BDP Milletvekili Sayın Süreyya Önder de açlık grevleri ile ilgili yaptığı açıklamada; “Bugün Türkiye'de olan Tahrir'in bizzat kendisidir fakat Tahrir cezaevidir” sözleri ile hala gözlerini gerçeklere kapatmakta ısrar edenlere “Kürt baharını” noktasız virgülsüz ilan etmiştir. Gerçekten de açlık grevleri “Kürt Baharı”nın ilanıdır. Hiç olmazsa bu resim gerçek boyutları ile teşhis edilmeli ve görülmelidir. Artık BDP için Kürtlerin geleceğini “özgür ve eşit vatandaşlık” temelinde, Türkiye’nin Ulusal ve toprak bütünlüğü içinde temsil etmek misyonu geri plana itilmiştir. Bundan sonraki süreçteki mücadele doğrudan “Öcalan”a endekslenerek uzun vadede Ortadoğu’da Kürtlerin özgürlük ve bağımsızlık mücadelesinde “Liderlik” makamı da doldurulmuştur.
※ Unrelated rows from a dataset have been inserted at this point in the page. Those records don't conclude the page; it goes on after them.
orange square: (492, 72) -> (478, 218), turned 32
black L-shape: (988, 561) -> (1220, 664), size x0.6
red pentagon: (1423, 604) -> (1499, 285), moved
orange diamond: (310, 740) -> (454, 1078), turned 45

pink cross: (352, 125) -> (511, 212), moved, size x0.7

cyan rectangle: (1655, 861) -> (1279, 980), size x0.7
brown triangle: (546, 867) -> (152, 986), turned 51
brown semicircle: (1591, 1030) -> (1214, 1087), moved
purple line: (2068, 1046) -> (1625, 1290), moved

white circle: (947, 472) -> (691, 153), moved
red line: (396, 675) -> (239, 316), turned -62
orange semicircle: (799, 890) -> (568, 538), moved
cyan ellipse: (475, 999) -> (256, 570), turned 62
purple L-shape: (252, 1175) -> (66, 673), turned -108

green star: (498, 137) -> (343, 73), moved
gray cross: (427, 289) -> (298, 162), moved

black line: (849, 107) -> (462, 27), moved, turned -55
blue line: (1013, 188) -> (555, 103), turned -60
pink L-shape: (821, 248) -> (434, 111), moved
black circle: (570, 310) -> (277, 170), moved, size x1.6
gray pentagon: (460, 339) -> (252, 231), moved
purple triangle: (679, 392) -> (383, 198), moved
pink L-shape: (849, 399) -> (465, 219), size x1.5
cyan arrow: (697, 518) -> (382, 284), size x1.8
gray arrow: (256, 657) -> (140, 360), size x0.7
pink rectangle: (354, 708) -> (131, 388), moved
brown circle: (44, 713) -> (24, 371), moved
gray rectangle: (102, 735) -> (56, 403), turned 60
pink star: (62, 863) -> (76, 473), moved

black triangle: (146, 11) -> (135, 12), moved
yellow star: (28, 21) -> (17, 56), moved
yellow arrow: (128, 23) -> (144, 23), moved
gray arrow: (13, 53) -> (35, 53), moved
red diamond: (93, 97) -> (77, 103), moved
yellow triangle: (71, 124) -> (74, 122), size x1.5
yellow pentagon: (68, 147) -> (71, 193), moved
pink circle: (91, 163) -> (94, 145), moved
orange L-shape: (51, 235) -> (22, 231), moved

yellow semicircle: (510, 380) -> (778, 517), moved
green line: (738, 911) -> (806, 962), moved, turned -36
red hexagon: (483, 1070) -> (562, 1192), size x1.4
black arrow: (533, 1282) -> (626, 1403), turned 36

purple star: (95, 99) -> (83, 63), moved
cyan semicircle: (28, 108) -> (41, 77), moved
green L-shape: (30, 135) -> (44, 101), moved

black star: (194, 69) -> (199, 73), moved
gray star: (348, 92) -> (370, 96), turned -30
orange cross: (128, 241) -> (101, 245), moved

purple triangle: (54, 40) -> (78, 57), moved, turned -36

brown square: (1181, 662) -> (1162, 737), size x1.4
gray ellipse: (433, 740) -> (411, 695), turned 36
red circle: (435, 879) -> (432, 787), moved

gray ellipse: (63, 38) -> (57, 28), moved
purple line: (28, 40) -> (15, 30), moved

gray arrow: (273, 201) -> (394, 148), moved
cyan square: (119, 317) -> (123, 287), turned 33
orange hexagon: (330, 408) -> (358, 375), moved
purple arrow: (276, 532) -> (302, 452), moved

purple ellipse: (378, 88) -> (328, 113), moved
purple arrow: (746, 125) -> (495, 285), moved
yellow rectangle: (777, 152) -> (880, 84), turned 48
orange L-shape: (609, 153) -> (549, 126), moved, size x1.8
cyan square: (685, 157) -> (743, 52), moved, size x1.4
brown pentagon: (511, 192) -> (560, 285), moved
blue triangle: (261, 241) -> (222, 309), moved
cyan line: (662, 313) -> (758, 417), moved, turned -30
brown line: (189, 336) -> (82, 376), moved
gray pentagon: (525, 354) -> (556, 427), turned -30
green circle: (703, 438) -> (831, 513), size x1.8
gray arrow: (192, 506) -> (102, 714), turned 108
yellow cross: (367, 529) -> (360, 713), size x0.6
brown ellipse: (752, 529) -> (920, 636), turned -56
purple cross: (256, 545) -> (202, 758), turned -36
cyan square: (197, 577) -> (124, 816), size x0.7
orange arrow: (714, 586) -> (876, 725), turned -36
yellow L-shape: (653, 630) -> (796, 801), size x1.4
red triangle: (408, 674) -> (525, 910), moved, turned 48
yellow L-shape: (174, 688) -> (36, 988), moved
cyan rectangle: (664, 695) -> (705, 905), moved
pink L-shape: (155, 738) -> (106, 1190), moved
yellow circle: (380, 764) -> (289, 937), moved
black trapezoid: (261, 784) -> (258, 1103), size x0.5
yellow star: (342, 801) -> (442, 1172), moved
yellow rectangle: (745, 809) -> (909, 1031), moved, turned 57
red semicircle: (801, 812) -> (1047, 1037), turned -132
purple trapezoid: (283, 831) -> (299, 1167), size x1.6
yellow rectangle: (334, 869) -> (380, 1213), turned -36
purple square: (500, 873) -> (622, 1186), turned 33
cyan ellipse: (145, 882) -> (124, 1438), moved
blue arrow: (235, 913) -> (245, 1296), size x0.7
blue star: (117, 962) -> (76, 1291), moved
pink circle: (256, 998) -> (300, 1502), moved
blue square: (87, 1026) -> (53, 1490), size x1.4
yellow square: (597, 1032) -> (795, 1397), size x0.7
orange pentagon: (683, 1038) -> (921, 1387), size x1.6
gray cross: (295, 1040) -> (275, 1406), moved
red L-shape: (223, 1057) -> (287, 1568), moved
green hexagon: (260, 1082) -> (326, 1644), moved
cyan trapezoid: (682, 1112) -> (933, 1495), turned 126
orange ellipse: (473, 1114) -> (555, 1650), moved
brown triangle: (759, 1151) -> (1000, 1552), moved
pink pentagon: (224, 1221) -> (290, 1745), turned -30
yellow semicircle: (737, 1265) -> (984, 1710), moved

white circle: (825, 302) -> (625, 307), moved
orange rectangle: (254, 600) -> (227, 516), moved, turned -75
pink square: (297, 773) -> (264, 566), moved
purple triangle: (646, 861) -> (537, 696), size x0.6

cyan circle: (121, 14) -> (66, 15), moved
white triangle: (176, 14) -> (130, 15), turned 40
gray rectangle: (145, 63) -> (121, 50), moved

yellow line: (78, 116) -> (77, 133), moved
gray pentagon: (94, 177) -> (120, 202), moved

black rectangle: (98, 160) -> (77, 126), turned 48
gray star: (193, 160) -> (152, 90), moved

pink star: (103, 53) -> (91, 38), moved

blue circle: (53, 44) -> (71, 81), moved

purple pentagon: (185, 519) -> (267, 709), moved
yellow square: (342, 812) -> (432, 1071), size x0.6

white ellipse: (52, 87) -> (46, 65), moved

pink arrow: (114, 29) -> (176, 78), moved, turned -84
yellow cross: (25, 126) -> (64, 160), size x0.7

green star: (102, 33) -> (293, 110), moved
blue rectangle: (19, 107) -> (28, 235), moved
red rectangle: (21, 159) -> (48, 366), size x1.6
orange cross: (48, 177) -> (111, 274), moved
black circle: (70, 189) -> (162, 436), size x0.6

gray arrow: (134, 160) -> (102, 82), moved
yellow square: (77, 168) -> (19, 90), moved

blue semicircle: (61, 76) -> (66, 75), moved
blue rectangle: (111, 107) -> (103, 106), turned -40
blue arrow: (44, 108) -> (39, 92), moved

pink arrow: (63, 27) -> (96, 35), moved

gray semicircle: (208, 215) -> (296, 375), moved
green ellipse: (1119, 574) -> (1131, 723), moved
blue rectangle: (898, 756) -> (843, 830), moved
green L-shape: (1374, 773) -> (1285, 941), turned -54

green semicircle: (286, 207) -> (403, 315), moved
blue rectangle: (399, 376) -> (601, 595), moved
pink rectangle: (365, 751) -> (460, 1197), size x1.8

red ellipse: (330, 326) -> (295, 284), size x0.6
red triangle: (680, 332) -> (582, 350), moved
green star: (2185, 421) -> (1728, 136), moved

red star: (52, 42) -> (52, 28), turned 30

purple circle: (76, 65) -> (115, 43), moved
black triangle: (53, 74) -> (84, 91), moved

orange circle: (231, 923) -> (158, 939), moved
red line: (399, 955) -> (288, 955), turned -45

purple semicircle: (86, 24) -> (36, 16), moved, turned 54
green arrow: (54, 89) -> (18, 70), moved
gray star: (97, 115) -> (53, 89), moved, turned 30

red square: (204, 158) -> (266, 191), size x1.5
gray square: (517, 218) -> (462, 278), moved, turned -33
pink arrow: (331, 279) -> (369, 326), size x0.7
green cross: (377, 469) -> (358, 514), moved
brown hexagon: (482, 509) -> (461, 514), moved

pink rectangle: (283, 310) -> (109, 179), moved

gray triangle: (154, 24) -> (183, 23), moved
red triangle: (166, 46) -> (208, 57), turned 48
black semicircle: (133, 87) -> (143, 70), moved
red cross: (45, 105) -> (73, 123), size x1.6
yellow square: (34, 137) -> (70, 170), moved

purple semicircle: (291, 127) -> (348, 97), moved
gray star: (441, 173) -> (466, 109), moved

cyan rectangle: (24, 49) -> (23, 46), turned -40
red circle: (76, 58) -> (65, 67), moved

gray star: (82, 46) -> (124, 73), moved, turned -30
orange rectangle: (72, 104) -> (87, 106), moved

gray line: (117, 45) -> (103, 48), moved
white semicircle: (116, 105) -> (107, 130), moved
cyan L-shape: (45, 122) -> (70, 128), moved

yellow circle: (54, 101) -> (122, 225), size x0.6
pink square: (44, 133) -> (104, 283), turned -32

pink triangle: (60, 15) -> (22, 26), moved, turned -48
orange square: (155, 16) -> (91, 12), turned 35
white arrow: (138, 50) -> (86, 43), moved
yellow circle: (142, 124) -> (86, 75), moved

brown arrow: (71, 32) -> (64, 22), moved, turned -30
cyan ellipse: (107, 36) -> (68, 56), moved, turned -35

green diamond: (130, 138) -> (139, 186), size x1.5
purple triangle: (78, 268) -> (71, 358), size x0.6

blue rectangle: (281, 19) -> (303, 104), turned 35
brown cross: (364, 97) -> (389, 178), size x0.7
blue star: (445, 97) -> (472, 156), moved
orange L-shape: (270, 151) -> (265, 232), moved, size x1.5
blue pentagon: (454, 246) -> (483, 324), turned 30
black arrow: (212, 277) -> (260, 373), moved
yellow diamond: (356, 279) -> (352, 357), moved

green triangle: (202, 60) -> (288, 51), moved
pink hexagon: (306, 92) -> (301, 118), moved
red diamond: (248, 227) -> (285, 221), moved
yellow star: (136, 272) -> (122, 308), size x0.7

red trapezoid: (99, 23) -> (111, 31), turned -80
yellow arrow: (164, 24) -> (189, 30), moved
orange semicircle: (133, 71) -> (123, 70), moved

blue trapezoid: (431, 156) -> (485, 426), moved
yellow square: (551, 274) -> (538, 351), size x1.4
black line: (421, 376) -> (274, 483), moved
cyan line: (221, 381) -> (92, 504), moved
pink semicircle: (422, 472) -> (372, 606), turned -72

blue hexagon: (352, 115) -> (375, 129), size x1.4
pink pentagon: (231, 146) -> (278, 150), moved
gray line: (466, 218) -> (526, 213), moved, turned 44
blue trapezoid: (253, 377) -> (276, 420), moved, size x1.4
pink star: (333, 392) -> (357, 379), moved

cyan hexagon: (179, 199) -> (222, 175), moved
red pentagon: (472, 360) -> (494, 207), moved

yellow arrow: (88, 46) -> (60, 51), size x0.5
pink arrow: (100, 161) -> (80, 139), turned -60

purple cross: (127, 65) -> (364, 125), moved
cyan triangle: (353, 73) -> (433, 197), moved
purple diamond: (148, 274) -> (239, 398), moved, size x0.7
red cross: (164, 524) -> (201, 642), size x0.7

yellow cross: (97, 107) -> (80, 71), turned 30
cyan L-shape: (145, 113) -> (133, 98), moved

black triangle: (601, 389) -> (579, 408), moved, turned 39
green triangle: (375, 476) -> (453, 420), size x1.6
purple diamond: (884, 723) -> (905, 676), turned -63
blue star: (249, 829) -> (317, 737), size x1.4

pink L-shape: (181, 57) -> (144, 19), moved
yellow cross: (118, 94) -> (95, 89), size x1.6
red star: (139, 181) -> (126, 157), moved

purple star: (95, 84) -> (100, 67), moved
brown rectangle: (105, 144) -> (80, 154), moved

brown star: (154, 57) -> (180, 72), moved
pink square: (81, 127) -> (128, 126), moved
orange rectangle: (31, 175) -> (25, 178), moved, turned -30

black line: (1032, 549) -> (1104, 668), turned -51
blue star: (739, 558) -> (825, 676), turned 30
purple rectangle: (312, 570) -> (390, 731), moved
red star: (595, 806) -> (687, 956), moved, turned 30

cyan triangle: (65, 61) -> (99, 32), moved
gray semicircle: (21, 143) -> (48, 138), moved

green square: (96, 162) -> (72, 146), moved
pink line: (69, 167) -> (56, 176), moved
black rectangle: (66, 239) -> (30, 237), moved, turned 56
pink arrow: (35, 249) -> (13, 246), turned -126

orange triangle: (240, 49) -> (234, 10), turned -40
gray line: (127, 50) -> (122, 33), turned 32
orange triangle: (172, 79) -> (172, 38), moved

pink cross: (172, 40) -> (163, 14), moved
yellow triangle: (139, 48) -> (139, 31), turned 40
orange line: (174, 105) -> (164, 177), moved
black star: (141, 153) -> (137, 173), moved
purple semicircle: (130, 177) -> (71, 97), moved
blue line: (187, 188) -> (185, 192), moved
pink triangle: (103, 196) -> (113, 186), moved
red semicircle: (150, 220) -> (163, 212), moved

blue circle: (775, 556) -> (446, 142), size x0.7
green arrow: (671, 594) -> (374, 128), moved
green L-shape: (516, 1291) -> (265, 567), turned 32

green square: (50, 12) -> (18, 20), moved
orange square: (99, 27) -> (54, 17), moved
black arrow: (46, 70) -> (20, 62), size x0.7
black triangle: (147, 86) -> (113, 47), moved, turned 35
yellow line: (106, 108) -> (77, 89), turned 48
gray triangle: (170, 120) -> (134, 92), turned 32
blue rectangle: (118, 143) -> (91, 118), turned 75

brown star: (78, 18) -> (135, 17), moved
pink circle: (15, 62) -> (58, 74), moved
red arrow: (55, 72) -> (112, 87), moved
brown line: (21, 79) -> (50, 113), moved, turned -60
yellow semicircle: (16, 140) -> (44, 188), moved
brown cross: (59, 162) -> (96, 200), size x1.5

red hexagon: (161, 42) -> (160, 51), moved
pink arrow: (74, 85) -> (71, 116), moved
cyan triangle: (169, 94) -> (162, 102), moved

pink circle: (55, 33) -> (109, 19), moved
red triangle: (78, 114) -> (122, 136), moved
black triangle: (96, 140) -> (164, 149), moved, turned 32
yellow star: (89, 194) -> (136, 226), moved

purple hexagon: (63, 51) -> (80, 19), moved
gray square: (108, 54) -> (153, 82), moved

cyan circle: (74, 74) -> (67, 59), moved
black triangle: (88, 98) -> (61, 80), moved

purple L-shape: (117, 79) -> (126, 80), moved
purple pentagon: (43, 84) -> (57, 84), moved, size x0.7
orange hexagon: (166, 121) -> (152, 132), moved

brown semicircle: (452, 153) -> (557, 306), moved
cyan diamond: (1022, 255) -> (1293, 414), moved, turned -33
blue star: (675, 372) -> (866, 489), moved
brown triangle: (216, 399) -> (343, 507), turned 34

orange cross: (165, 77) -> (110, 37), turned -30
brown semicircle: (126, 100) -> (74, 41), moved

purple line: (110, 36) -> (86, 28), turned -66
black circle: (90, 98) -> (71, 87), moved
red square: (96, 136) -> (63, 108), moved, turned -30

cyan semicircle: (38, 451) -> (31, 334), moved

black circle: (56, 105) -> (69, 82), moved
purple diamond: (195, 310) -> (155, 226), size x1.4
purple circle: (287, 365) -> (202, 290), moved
Çünkü Ortadoğu’daki dinamikler Kürtlerin özgürlük ve bağımsızlık mücadelesine parlak gelecek vaat etmektedir.  PKK/KCK ve BDP de bu mücadelenin bir parçası olmak ve bölgesel iktidar mücadelesinde Ortadoğu’da köşe kapmak istemektedir.  
Bu nedenle kısır siyasi çekişmelerden ve ön yargılardan uzak, kararlılıkla gerekli adımlar atılmalıdır. Çünkü PKK için hedef Barış değildir. O halde çözüm nedir? PKK’nın silah zoru ile halkın iradesine el koymasına Halkın özgür iradesi ile karşı çıkılmalıdır. Ne olursa olsun Halkın demokratik temsilcilerinin yer aldığı ulusal mutabakata dayalı bir çözüm paketinin eninde sonunda PKK’yı marjinal kılacağı bir strateji yürütülmelidir. Bu strateji için maalesef TBMM’nin katkısı sınırlıdır. Bunun en somut göstergesi çıkmaza giren “Anayasa Uzlaşma Komisyonu” çalışmalarıdır. Buna da şaşırmamak gerekir. Çünkü son seçimlerde Halk, %10 barajı nedeni ile bir tarafı seçmek zorunda bırakılmış ve TBMM’de şekillenen milli irade halkın özgür iradesini temsilden uzak kalmıştır. O halde “Anayasa Uzlaşma Komisyonu”nun uzlaşmaz tartışmalarına umut bağlamak yerine en ideali; yeni bir anayasa için halk temsilcilerinin sıfır baraj ile yapılacak halk oylamasında doğrudan seçilmesidir. Adı ne olursa olsun, şimdilik “Halk temsilciler kurulu” diyelim, sadece yeni bir Anayasa hazırlamak görevi ile halkın temsilcileri seçilmelidir. Buna olanak sağlayacak Anayasa değişikliği için kısır siyasi hesaplardan masun uzlaşma sağlanmalıdır.   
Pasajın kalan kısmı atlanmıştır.